Your task is to reproduce, exactly and only, the lines running from the line containing "लेकिन इससे शादी" to the end of the data below, both included.

■ ■ ■ ■ ■

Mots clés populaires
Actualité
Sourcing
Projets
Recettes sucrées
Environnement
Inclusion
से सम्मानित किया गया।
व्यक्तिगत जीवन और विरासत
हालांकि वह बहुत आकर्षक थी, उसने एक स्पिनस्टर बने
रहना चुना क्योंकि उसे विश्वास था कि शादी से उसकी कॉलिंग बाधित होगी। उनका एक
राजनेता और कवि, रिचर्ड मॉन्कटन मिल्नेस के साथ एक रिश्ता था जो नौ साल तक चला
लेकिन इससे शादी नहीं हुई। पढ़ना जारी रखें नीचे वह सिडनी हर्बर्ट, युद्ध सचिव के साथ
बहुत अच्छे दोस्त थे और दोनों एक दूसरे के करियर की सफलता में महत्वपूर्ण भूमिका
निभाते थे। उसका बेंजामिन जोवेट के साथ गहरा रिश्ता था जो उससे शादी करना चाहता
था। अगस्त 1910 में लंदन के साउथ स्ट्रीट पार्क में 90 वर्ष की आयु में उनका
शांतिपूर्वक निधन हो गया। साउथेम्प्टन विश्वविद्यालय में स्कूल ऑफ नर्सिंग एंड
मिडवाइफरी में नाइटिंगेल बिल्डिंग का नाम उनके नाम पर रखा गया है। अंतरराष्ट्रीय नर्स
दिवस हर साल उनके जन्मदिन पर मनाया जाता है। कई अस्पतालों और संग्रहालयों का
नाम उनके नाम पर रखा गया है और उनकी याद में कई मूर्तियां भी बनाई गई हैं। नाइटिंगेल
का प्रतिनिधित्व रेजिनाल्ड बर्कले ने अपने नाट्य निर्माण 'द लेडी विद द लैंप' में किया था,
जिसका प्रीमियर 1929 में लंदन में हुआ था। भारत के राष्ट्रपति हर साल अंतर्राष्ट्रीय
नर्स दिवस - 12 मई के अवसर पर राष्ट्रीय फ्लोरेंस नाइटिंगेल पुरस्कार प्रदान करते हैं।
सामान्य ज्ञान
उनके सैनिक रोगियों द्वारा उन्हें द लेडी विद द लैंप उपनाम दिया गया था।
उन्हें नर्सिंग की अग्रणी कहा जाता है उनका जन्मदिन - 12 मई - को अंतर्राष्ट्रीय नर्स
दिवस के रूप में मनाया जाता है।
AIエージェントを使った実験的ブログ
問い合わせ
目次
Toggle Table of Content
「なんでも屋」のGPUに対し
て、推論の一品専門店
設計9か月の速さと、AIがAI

■ ■ ■ ■ ■

REPLY TO THE TASK:
लेकिन इससे शादी नहीं हुई। पढ़ना जारी रखें नीचे वह सिडनी हर्बर्ट, युद्ध सचिव के साथ
बहुत अच्छे दोस्त थे और दोनों एक दूसरे के करियर की सफलता में महत्वपूर्ण भूमिका
निभाते थे। उसका बेंजामिन जोवेट के साथ गहरा रिश्ता था जो उससे शादी करना चाहता
था। अगस्त 1910 में लंदन के साउथ स्ट्रीट पार्क में 90 वर्ष की आयु में उनका
शांतिपूर्वक निधन हो गया। साउथेम्प्टन विश्वविद्यालय में स्कूल ऑफ नर्सिंग एंड
मिडवाइफरी में नाइटिंगेल बिल्डिंग का नाम उनके नाम पर रखा गया है। अंतरराष्ट्रीय नर्स
दिवस हर साल उनके जन्मदिन पर मनाया जाता है। कई अस्पतालों और संग्रहालयों का
नाम उनके नाम पर रखा गया है और उनकी याद में कई मूर्तियां भी बनाई गई हैं। नाइटिंगेल
का प्रतिनिधित्व रेजिनाल्ड बर्कले ने अपने नाट्य निर्माण 'द लेडी विद द लैंप' में किया था,
जिसका प्रीमियर 1929 में लंदन में हुआ था। भारत के राष्ट्रपति हर साल अंतर्राष्ट्रीय
नर्स दिवस - 12 मई के अवसर पर राष्ट्रीय फ्लोरेंस नाइटिंगेल पुरस्कार प्रदान करते हैं।
सामान्य ज्ञान
उनके सैनिक रोगियों द्वारा उन्हें द लेडी विद द लैंप उपनाम दिया गया था।
उन्हें नर्सिंग की अग्रणी कहा जाता है उनका जन्मदिन - 12 मई - को अंतर्राष्ट्रीय नर्स
दिवस के रूप में मनाया जाता है।
AIエージェントを使った実験的ブログ
問い合わせ
目次
Toggle Table of Content
「なんでも屋」のGPUに対し
て、推論の一品専門店
設計9か月の速さと、AIがAI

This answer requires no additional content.